Mix the flours with the water and honey in your mixer or by hand for 1 minute leaving 50 grams of water to add later.   Let the dough autolyse for 20 minutes to an hour in your bowl and make sure to cover it.  Next add in the salt, olive oil and the soaker and mix for 2 minutes.  Add the balance of the water as needed and mix for an additional 4 minutes.  The dough should have come together in a ball and be tacky but not too sticky.

Next take the dough out of the bowl and place it on your work surface or a clean dough rising bucket sprayed with cooking spray.  Do a stretch and fold and rest the dough uncovered for 10 minutes.  After the rest do another stretch and fold and cover the dough and let it rest for 10 minutes.  Do one more stretch and fold and put the dough into a lightly oiled bowl and let it sit at room temperature covered for 2 hours.  After 2 hours you can put the dough into the refrigerator for 24 hours or up to 2 days before baking.  Feel free to do some additional S & F's if you feel it is necessary.  I baked the bread about 24 hours later.

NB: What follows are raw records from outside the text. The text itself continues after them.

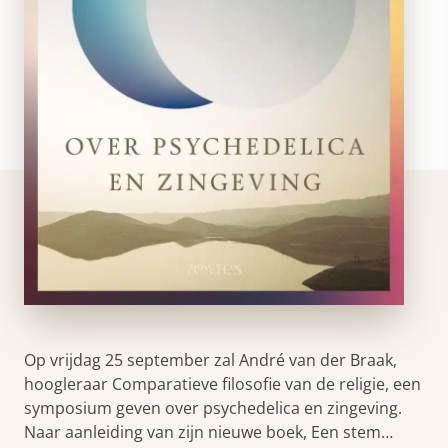
Op vrijdag 25 september zal André van der Braak,
hoogleraar Comparatieve filosofie van de religie, een
symposium geven over psychedelica en zingeving.
Naar aanleiding van zijn nieuwe boek, Een stem…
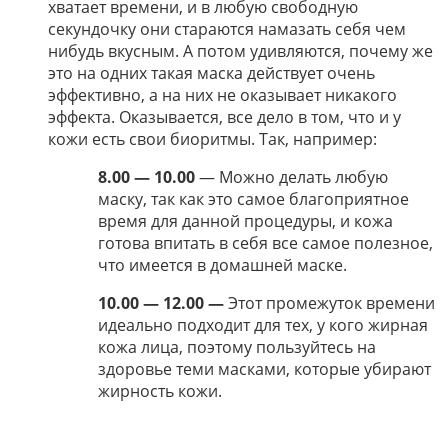
хватает времени, и в любую свободную
секундочку они стараются намазать себя чем
нибудь вкусным. А потом удивляются, почему же
это на одних такая маска действует очень
эффективно, а на них не оказывает никакого
эффекта. Оказывается, все дело в том, что и у
кожи есть свои биоритмы. Так, например:
8.00 — 10.00
— Можно делать любую
маску, так как это самое благоприятное
время для данной процедуры, и кожа
готова впитать в себя все самое полезное,
что имеется в домашней маске.
10.00 — 12.00 —
Этот промежуток времени
идеально подходит для тех, у кого жирная
кожа лица, поэтому пользуйтесь на
здоровье теми масками, которые убирают
жирность кожи.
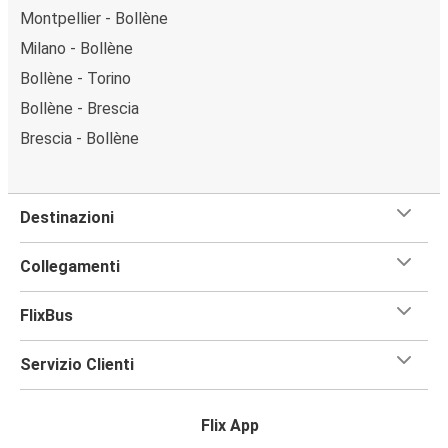
Montpellier - Bollène
Milano - Bollène
Bollène - Torino
Bollène - Brescia
Brescia - Bollène
Destinazioni
Collegamenti
FlixBus
Servizio Clienti
Flix App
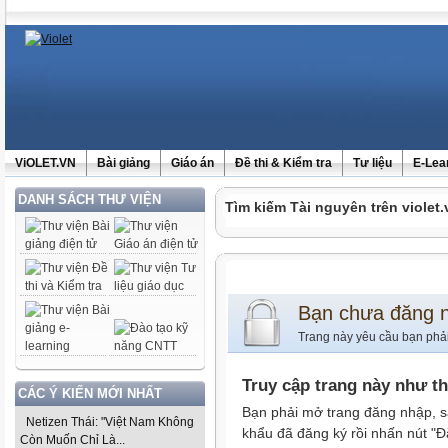
ViOLET.VN
Bài giảng
Giáo án
Đề thi & Kiểm tra
Tư liệu
E-Lea
DANH SÁCH THƯ VIỆN
Tìm kiếm Tài nguyên trên violet.
Bạn chưa đăng 
Trang này yêu cầu bạn phả
Truy cập trang này như t
CÁC Ý KIẾN MỚI NHẤT
Bạn phải mở trang đăng nhập, s
Netizen Thái: "Việt Nam Không
khẩu đã đăng ký rồi nhấn nút "Đ
Còn Muốn Chỉ Là...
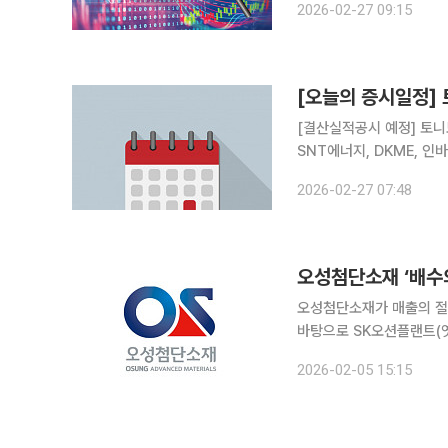
2026-02-27 09:15
하고 있던 알에프텍 주식 
[오늘의 증시일정]
[결산실적공시 예정] 토니모리, 코오롱인더 [주주총회] 버
SNT에너지, DKME, 
2026-02-27 07:48
오성첨단소재가 매출의 절
바탕으로 SK오션플랜트(옛
한 투자 여력과 신사업을 위한 
2026-02-05 15:15
자공시시스템에 따르면 오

The next day (or when ready to bake) let the dough sit out at room temperature for 1.5 - 2  hours.

basket

Next, form the dough into your desired shape and put them in floured bannetons, bowls or on a baking sheet and let them rise covered for 2 hours or until they pass the poke test.  Score the loaves as desired and prepare your oven for baking with steam.  I made one large miche for this bake.  I also added some organic oat bran to the bottom of the basket which adds a nice texture to the outside of the bread.

Scored

Set your oven for 525 degrees F. at least 30 minutes before ready to bake.  When ready to bake place the loaves into your on  your oven stone with steam and let it bake for about 5 minutes.  Next lower the temperature to 500 degrees for about 2 minutes and then lower to 450 degrees.   Since I baked this as a miche I then lowered the temperature to 425 degrees about half way through the bake until it was finished.  When you have a nice dark crust and the internal temperature reaches at least 210 degrees you can take it out of the oven and place it on a cooling rack.

Let the loaves cool down for at least an 6 hours or so before eating as desired.